Третьим пришел Пацоха. Он присутствовал на встрече с польскими и украинскими поэтами. Усевшись рядом с Дронго, он коротко рассказал о встрече.
— Было очень интересно, — закончил он свой рассказ.
— Ты понимаешь
— Конечно, — рассмеялся Пацоха, — у нас говорят, что это всего лишь плохой польский.
Они ждали остальных участников встречи. Постепенно стали подтягиваться гости. Одним из первых пришел Микола Зинчук. Подойдя к Дронго, он начал рассказывать о книге белорусского поэта, которую ему подарили.
— Очевидно, украинский и белорусский языки похожи, — кивнул Дронго.
— Белорусский язык очень похож, — ответила Микола, — у нас говорят, что это всего лишь плохой украинский.
Дронго расхохотался. Потом подозвал Пацоху.
— Остается только услышать, как кто-то из русских писателей скажет свое мнение о польском языке. Знаешь, о чем я подумал? Может, не стоит так настаивать на своей отделенности от Москвы, на своей исключительности? Все славянские страны имеют общую культуру, похожие языки, общую историю. Разве мало было у вас хорошего?
— Только не говори это нашим националистам, — прошептал Яцек, — или украинским патриотам. Они на тебя здорово обидятся.

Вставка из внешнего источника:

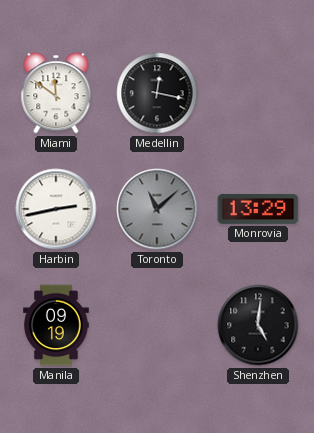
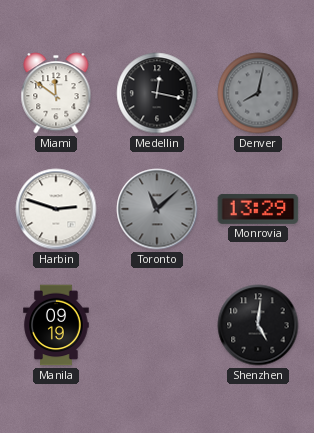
Denver: none -> 8:02
Harbin: 2:43 -> 2:48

— Национализм ущербен хотя бы потому, что проповедует собственную исключительность, — убежденно сказал Дронго, — ни у кого в мире нет права настаивать на превосходстве своей нации над другими народами. Защита национальных приоритетов? С этим я могу согласиться. Пропаганда своей культуры, своего языка, своей литературы? Но только не в ущерб другим, не подавляя другие культуры, не навязывая свое мнение как истину в последней инстанции.
— Тебе нужно было попасть в Польшу двадцать лет назад. Ты бы тогда увидел, как коммунисты навязывали нам свои идеи, — проворчал Пацоха. — Интересно, что бы ты сказал тогда.
— То же, что и сейчас. Кстати, двадцать лет назад я был в Польше. У нас была чудесная группа. Если честно, я тогда впервые в жизни влюбился. Именно в Польше.
— Тебе понравилась наша девушка? — усмехнулся Яцек.
— Нет, та девушка приехала вместе со мной. Ночами мы ходили по Кракову и о чем-то говорили. Нам было интересно вдвоем. Мне тогда было чуть больше двадцати, а ей чуть меньше.
— Романтический период, — закивал Пацоха, — а в Польши все события начались как раз в восьмидесятом году.
— Я об этом помню, — ответил Дронго. — Когда-нибудь я тебе расскажу о великом поляке, моем друге, который так много сделал для человечества и так мало получил на своей родине в Польше. Он был сотрудником Интерпола. Поверь, я всю жизнь стараюсь быть похожим на него… Пойдем в зал, кажется, сейчас выйдет президент. Ты не знаешь, куда пропал Хоромин?
— По-моему, он очень расстроился, что ты выдал нам Бискарги в Польше. Наверное, хотел арестовать его в России. И получить очередной
— Боюсь, что дело не в ордене. — тихо заметил Дронго, проходя в зал приемов.
Здесь было много гостей. Все участники встречи уже выстроились в правой части зала, когда к ним вышел президент Литвы — высокий, подтянутый, седовласый. Внешностью и осанкой он был похож на американского сенатора или губернатора. Но он предпочел вернуться на родину и служить родному краю.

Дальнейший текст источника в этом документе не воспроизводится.